3. Prüfungzeiten Verlängern

Studierende dürfen ihre durch Behinderung oder chronische Krankheit bestehenden Nachteile im Prüfungsgeschehen aufzeigen und durch entsprechende Hilfen ausgleichen lassen.

Es muss ein Antrag auf „Nachteilsausgleich im Prüfungsverfahren“ gestellt werden. Der Ausgleich wird individuell gewährt, angemessen an den jeweiligen Benachteiligungen. Für die Beantragung ist es unerheblich, ob die Beeinträchtigung amtlich festgestellt ist (kein Grad der Behinderung erforderlich).

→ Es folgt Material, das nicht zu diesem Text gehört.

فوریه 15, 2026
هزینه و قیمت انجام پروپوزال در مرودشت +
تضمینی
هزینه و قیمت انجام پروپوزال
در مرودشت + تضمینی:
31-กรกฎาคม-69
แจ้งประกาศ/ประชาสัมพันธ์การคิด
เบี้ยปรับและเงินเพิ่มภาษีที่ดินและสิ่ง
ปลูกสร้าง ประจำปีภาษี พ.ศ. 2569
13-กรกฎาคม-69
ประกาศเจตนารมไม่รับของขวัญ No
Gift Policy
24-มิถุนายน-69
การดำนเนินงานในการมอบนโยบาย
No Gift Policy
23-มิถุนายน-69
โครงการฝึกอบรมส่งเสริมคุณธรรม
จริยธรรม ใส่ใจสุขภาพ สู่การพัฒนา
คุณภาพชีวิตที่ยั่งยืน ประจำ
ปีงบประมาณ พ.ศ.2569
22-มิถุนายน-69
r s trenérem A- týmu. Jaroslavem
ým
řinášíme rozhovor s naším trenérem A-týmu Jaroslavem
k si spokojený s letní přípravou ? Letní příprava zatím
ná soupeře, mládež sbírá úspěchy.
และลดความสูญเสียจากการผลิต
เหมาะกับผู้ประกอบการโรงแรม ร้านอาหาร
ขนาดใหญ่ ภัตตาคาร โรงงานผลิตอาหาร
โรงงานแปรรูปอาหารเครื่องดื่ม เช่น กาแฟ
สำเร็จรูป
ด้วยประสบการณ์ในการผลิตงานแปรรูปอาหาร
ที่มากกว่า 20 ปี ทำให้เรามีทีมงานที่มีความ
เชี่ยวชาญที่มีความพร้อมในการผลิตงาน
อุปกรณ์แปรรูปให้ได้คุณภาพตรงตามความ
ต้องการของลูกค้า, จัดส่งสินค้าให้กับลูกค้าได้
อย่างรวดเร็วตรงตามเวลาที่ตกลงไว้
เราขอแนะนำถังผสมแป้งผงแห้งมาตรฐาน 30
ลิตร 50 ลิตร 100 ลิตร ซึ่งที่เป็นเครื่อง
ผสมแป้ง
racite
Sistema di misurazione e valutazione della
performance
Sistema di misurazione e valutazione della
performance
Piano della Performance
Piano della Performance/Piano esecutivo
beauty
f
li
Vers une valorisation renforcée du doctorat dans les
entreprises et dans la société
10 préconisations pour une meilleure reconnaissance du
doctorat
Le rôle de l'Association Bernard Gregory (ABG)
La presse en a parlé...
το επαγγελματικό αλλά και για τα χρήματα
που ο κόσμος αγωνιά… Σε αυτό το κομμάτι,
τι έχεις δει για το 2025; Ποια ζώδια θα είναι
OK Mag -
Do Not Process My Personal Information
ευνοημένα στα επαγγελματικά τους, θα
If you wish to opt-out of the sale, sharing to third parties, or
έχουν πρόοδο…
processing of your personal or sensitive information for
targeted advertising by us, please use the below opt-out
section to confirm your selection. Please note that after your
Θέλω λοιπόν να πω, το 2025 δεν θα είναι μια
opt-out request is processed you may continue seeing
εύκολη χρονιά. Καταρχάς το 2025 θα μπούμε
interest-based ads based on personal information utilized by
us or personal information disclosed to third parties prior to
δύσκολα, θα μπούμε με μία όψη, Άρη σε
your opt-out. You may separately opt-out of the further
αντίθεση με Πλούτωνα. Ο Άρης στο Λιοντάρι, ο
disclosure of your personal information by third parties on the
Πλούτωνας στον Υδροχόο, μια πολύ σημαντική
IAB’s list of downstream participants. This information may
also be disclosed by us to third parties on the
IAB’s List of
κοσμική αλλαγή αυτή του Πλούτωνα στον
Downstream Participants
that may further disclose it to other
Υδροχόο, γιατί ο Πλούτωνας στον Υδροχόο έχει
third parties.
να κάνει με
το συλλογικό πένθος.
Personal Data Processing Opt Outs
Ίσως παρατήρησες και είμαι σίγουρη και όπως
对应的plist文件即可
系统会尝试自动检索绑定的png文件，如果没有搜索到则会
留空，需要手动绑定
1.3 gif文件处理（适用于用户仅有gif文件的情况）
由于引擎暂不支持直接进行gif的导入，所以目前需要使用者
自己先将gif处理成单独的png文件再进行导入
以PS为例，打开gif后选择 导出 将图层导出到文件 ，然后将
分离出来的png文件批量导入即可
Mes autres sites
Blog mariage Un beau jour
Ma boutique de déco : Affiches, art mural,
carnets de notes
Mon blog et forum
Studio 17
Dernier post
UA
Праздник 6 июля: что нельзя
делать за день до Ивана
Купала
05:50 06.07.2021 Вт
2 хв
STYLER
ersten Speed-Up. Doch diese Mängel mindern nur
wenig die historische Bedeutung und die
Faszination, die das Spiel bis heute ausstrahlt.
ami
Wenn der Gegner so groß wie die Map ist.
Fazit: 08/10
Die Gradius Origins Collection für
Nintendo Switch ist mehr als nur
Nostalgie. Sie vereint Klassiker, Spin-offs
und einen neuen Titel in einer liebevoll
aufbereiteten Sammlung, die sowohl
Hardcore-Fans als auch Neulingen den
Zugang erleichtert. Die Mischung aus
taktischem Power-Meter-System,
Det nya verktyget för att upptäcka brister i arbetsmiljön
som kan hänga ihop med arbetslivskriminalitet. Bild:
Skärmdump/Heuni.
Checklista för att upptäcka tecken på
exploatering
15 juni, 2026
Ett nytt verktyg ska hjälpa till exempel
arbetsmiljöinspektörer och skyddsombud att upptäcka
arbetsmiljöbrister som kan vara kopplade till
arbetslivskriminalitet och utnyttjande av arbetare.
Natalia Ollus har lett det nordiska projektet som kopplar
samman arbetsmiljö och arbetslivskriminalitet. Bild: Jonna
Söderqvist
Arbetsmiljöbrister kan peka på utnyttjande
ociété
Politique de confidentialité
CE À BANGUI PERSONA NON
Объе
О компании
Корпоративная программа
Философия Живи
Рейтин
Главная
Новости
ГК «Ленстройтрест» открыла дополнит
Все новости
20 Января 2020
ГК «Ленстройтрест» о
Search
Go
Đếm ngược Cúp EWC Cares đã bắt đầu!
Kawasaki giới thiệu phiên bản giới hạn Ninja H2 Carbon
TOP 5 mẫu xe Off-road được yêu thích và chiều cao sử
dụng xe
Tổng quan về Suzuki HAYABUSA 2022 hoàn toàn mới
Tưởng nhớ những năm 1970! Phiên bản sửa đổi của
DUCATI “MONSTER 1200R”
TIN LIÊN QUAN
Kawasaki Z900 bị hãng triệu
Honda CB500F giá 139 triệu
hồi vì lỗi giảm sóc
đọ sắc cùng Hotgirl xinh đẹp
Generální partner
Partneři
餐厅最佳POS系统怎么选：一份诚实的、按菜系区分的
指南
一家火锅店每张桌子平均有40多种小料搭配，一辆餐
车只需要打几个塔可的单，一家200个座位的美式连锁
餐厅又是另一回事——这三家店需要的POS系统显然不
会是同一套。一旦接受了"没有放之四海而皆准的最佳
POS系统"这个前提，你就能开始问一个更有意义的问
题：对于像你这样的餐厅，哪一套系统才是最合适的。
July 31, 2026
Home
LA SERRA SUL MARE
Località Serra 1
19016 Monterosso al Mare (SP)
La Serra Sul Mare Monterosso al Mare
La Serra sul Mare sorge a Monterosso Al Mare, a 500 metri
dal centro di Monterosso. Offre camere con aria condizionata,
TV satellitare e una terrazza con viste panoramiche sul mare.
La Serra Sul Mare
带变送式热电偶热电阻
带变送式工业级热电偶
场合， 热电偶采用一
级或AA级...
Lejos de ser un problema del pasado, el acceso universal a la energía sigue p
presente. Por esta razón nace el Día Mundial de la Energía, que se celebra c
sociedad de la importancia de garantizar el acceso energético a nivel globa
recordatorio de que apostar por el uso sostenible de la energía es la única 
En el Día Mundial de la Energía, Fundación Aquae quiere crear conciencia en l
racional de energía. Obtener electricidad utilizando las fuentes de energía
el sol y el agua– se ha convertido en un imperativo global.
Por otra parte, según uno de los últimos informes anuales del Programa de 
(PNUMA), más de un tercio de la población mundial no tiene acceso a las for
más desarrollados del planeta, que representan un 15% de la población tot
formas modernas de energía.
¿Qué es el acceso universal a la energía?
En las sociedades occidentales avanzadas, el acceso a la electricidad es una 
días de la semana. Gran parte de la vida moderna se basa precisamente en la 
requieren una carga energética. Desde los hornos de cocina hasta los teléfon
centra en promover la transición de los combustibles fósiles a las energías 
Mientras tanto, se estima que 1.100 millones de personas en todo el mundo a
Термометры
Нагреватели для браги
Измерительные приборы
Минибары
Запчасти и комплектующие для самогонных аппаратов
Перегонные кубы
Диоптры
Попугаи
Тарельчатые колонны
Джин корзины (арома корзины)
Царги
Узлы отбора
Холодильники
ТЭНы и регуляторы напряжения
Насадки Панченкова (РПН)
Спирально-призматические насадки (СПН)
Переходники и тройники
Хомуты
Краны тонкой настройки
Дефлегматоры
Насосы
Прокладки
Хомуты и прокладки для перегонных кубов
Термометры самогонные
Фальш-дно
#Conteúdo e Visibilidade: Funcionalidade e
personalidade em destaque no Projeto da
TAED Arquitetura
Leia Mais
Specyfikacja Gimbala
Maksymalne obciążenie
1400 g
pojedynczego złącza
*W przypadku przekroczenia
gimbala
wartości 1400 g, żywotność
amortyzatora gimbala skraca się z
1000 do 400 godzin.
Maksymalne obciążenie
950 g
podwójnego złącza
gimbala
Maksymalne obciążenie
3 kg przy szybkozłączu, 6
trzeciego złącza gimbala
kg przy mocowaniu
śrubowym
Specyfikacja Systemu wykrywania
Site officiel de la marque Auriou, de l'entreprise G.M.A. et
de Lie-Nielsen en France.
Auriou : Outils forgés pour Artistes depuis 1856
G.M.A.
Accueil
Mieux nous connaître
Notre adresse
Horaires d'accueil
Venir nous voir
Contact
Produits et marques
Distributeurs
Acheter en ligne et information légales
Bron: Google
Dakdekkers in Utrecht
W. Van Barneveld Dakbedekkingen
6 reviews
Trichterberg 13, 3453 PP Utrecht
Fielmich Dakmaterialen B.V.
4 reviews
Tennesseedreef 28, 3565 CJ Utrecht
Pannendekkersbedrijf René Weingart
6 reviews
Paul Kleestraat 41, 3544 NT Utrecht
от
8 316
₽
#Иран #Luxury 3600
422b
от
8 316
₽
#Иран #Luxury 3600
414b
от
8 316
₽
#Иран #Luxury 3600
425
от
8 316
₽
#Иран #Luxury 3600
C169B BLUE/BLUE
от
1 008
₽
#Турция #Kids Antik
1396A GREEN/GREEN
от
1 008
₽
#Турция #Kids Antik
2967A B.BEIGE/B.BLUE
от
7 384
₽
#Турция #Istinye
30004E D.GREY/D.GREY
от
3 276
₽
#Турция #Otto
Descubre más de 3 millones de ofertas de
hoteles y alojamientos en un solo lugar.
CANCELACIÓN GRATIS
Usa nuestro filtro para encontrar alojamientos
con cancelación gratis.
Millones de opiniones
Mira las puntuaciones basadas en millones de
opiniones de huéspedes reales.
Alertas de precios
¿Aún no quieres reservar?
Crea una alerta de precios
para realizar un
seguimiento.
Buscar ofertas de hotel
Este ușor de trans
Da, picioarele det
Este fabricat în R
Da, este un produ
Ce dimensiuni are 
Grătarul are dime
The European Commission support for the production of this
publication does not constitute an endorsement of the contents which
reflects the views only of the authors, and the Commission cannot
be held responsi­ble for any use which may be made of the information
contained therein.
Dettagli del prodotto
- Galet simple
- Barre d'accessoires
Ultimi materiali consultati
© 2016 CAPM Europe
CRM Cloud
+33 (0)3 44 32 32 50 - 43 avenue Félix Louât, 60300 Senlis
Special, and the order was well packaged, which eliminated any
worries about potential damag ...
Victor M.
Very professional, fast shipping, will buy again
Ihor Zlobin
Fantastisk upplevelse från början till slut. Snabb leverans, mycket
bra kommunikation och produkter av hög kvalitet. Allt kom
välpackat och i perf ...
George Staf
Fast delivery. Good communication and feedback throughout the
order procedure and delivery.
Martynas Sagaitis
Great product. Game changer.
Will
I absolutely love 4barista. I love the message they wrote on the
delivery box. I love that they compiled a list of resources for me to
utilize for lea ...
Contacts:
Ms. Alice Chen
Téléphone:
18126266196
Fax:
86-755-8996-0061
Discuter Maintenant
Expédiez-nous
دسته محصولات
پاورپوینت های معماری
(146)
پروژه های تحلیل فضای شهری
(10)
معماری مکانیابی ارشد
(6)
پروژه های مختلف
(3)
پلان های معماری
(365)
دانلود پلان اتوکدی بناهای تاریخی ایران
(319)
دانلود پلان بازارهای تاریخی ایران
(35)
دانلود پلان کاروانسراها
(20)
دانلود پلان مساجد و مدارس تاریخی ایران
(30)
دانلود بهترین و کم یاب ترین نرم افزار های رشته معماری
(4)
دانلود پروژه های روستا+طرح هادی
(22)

Der Facharzt kann ein Attest zur Verlängerung der Prüfungszeit ausstellen in Prozent oder in Zeiteinheiten. Bei mir waren es 30% der Prüfungszeit, die ich länger für die Prüfungen zur Verfügung hatte. Dieses Attest sollte vier Wochen vor Beginn des Prüfungszeitraumes Prüfungsausschusses der Fakultät eingereicht werden. Das ist auch relevant für die Planung der Prüfungsräume, die dann länger belegt sein werden.

Es kann auch helfen, einige Prüfungen in den Nachprüfungszeitraum (Beginn des Folgesemesters) zu verschieben. Manchmal sind es sehr viele Prüfungen am Semesterende.

4. Mental stärken

Ein Studium bringt ein enormes Stresslevel mit sich. Die vielen Fächer, Praktika und Prüfungen wollen gut bewältigt werden. Wenn das Nervenkostüm stark belastet ist, ist eine begleitende Verhaltentherapie oder Gespräche beim Sozialosychiatrischen Dienst zu empfehlen. Das klingt im ersten Moment vielleicht etwas erschreckend, doch diese Termine helfen dabei die Gedanken zu sortieren und dem Nervensytem sich zu regulieren.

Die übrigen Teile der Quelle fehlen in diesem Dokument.